Few high level comments and questions:

  • Instead of creating a target for every entrypoint, have you considered generating a single file which:
    1. Includes all header files listed in the api.td.
    2. Lists cpp:Function pointers to all functions as required by api.td.

There definitely are problems that need to be solved with this approach. For example, how do you ensure all public header files are already present in the build/.../libc/include directory. But, the appeal of this approach is that one does not have to create explicit or implicit targets for "integration tests". There would be just one target which would test everything in one go.

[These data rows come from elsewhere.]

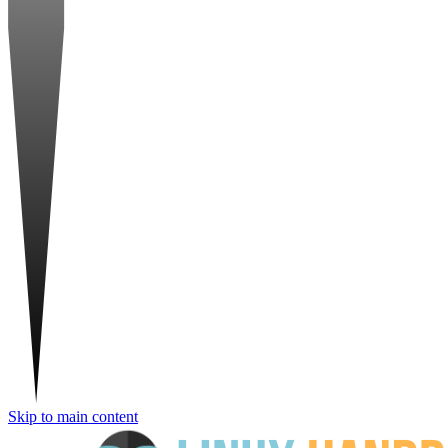
Skip to main content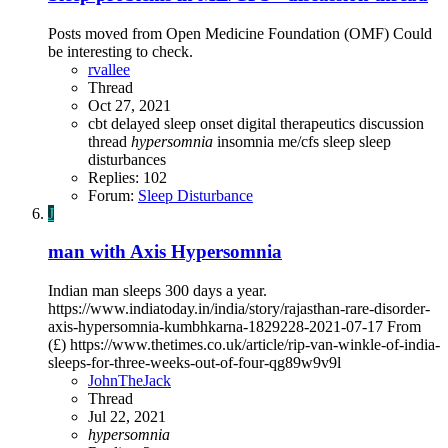
Posts moved from Open Medicine Foundation (OMF) Could
be interesting to check.
rvallee
Thread
Oct 27, 2021
cbt
delayed sleep onset
digital therapeutics
discussion
thread
hypersomnia
insomnia
me/cfs
sleep
sleep
disturbances
Replies: 102
Forum:
Sleep Disturbance
J
man with Axis Hypersomnia
Indian man sleeps 300 days a year.
https://www.indiatoday.in/india/story/rajasthan-rare-disorder-
axis-hypersomnia-kumbhkarna-1829228-2021-07-17 From
(£) https://www.thetimes.co.uk/article/rip-van-winkle-of-india-
sleeps-for-three-weeks-out-of-four-qg89w9v9l
JohnTheJack
Thread
Jul 22, 2021
hypersomnia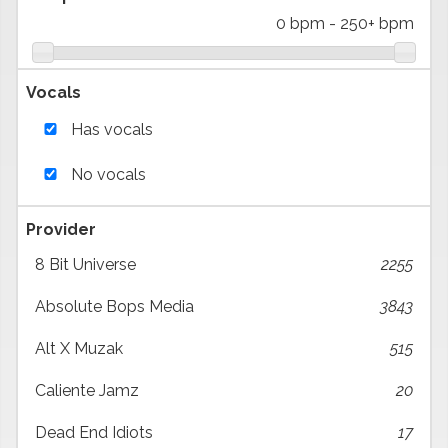
0 bpm
-
250+ bpm
Vocals
Has vocals
No vocals
Provider
8 Bit Universe
2255
Absolute Bops Media
3843
Alt X Muzak
515
Caliente Jamz
20
Dead End Idiots
17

  • In general, I don't think we should expect that internal API to match the public API. For example, we might choose to give internal types names which are different from the public names. So, I think the second kind of tests you mention in your description is not required as it is restrictive.
  • Using -nostdinc would require us to explicitly list path to the linux headers for entrypoints which depend on the linux header files, which will very likely bring all headers into the include path. Do you have any ideas on how to get around it?
  • Using -nostdlib results in an incomplete link. For ELF, most linkers only give a warning about missing _start symbol, but the resulting exe is bad/incomplete. Do you have any plans to ensure that the link is complete, resulting in an exe which can be executed?
dxf added a subscriber: dxf.May 1 2020, 6:56 PM

Few high level comments and questions:

  • Instead of creating a target for every entrypoint, have you considered generating a single file which:
    1. Includes all header files listed in the api.td.
    2. Lists cpp:Function pointers to all functions as required by api.td.

There definitely are problems that need to be solved with this approach. For example, how do you ensure all public header files are already present in the build/.../libc/include directory. But, the appeal of this approach is that one does not have to create explicit or implicit targets for "integration tests". There would be just one target which would test everything in one go.

+1 to doing this just from api.td. As for the includes, I think it would be wise for us to make the header files dependencies of llvmlibc or maybe better create a libc_headers target to generate all of our headers.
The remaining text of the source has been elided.